El conjunto ha sido titulado por su editor El misterioso corresponsal, según una de las narraciones que relata, en tono un poco policiaco que Proust no maneja bien, el amor imposible de una muchacha por otra, a la que le envía unas cartas anónimas. La misteriosa peripecia acaba con la muerte por amor de la joven enamorada. En otro, de una ingenuidad casi asombrosa (y el único publicado hasta hoy: “L’indifférent”, “El indiferente”) una mujer se enamora de un joven que no puede corresponderle porque sólo le gustan… las mujeres de mala nota. Otro (“Aux Enfers”, “En los Infiernos”) pone en escena un diálogo de muertos, un coloquio de difuntos entre unos personajes que debaten la calidad del amor homosexual, escena humorística antecedente de la extraordinaria conversación sobre el mismo asunto protagonizada por Charlus durante una recepción mundana, a punto, sin él saberlo, de ser desterrado del salón de Mme Verdurin (La prisionera).
El texto más sorprendente, y el más conmovedor, consiste en el recuerdo de un narrador anónimo, tras el que se adivina a un joven Proust, que cuenta una escena que protagonizó durante su servicio militar cuando, al salir del cuartel, cruza la mirada y establece una relación breve y muda con un soldado al que se empeña en seducir, casi sin darse cuenta, con su sonrisa y sus gestos. Gracias a eso le llegó a decir, sin haber vuelto a verle nunca, “cosas infinitamente afectuosas”. (La bondad, como es sabido, es uno de los temas más atractivos y misteriosos de En búsqueda del tiempo perdido.)

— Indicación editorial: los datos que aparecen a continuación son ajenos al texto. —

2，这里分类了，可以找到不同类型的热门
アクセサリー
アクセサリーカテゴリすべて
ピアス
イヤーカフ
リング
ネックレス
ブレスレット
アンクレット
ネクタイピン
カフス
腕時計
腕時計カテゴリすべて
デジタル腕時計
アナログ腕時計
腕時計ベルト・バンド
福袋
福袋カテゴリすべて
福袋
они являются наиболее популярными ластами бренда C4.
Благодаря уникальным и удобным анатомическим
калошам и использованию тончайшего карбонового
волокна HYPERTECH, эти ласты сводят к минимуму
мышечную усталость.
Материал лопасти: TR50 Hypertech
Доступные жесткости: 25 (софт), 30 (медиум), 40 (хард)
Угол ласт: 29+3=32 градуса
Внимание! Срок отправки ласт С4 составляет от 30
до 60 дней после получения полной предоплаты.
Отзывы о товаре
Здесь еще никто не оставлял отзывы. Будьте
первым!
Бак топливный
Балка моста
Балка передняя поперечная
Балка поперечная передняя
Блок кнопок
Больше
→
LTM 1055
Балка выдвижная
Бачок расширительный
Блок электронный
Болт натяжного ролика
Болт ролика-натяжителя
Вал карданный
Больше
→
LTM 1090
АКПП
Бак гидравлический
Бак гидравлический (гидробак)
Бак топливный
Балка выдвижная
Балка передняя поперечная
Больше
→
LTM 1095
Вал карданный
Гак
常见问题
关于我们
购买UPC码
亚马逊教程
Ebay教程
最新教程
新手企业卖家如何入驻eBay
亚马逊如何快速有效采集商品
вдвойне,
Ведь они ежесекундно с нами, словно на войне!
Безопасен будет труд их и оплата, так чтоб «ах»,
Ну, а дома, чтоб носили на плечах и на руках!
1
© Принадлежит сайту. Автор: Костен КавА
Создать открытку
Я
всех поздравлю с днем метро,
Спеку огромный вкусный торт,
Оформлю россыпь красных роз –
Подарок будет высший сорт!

Proust se mueve aquí, como en los textos que componen Los placeres y los días, entre la confesión y la culpa. Aun así, en conjunto el tono es menos trágico, o menos melodramático, que los que aparecen en el libro. Se diría que al hablar con franqueza de un asunto difícil, caen algunos artificios. Aunque sin posible comparación con lo que llegaría después, estamos ante una visión sofisticada y ya multifacética del universo y la condición homosexual. Un drama, sin duda, y en cierto modo una maldición, pero también un hecho de la naturaleza, ajeno a la voluntad y por tanto incompatible con la moralina y la buena conciencia tanto gustan hoy en día. Revelador también de esas dobles vidas características de los personajes de Proust.

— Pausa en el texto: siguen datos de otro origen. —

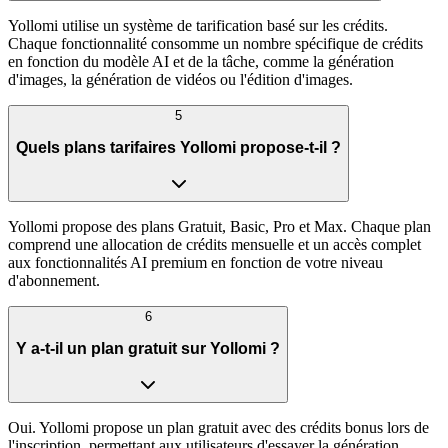
Yollomi utilise un système de tarification basé sur les crédits.
Chaque fonctionnalité consomme un nombre spécifique de crédits
en fonction du modèle AI et de la tâche, comme la génération
d'images, la génération de vidéos ou l'édition d'images.
5
Quels plans tarifaires Yollomi propose-t-il ?
Yollomi propose des plans Gratuit, Basic, Pro et Max. Chaque plan
comprend une allocation de crédits mensuelle et un accès complet
aux fonctionnalités AI premium en fonction de votre niveau
d'abonnement.
6
Y a-t-il un plan gratuit sur Yollomi ?
Oui. Yollomi propose un plan gratuit avec des crédits bonus lors de
l'inscription, permettant aux utilisateurs d'essayer la génération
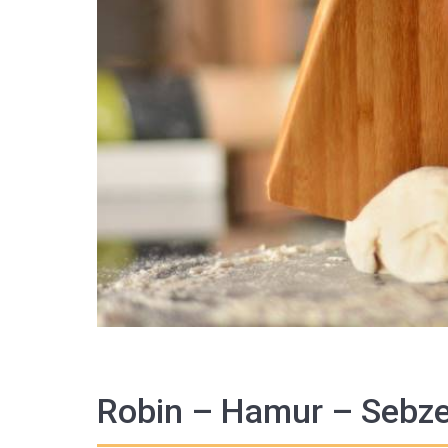
Robin – Hamur – Sebze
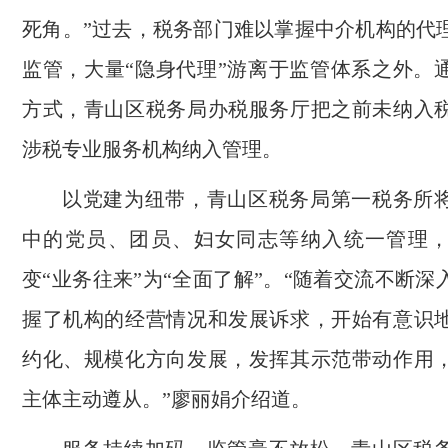
死角。”过去，税务部门难以掌握中介机构的代
监管，大量“隐身代理”游离于监管体系之外。
方式，青山区税务局办税服务厅把之前未纳入税
涉税专业服务机构纳入管理。
以党建为纽带，青山区税务局第一税务所
中的党员、团员、妇女同志等纳入统一管理
变“业务往来”为“全面了解”。“随着交流不断
握了机构的经营情况和发展诉求，开始有意识
约化、规模化方向发展，发挥其示范带动作用
主体主动遵从。”廖丽娟介绍道。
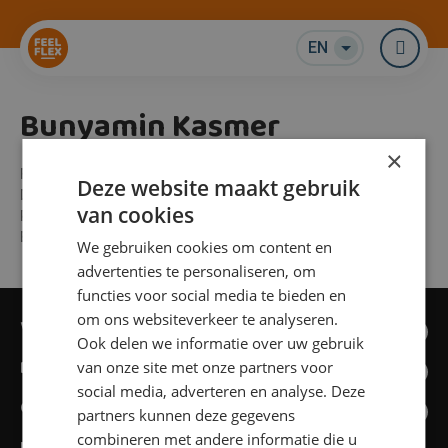
EN
Me
Bunyamin Kasmer
×
Function
Intercedent
Deze website maakt gebruik
Discipline
Veghel
van cookies
Phone number
+31 6 55135077
Emailaddress
b.kasmer@feelflex.nl
We gebruiken cookies om content en
advertenties te personaliseren, om
functies voor social media te bieden en
om ons websiteverkeer te analyseren.
Vacancies
Ook delen we informatie over uw gebruik
Feel Flex
van onze site met onze partners voor
social media, adverteren en analyse. Deze
Quick links
partners kunnen deze gegevens
combineren met andere informatie die u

El motivo de la homosexualidad se sitúa así en el núcleo mismo de lo que llevará a Proust a convertirse en uno de los moralistas más implacables de la literatura francesa, literatura que cuenta con grandes representantes del género, siempre atento a la vida individual y concreta de sus personajes, lejos del esteticisimo idealizante o decadente que a veces se le supone, y en muchas ocasiones, como en el caso de Nissim Bernard, gran humorista, con una sonrisa no siempre benévola, pero siempre curiosa, al filo de los labios.
Se ha debatido mucho sobre la idea de la homosexualidad que tenía Proust. Los textos ahora publicados no aportan nada de gran relevancia, pero añaden algún matiz a una visión que desde el primer momento apuntaba a una agudeza casi clínica, cada vez más delicada, más difícil de encasillar, más abierta a la infinita variedad de las sociedades y los seres humanos. Como dijo a André Gide –según cuenta este en sus Diarios– “se puede contarlo todo, a condición de no decir nunca ‘Yo’”.
(La publicación de El misterioso correspondiente ha venido acompañada de la de un ensayo del especialista y editor Bernard de Fallois, Proust avant Proust, que estudia a fondo estos textos y completa su hermosa trilogía sobre el autor de En búsqueda del tiempo perdido.)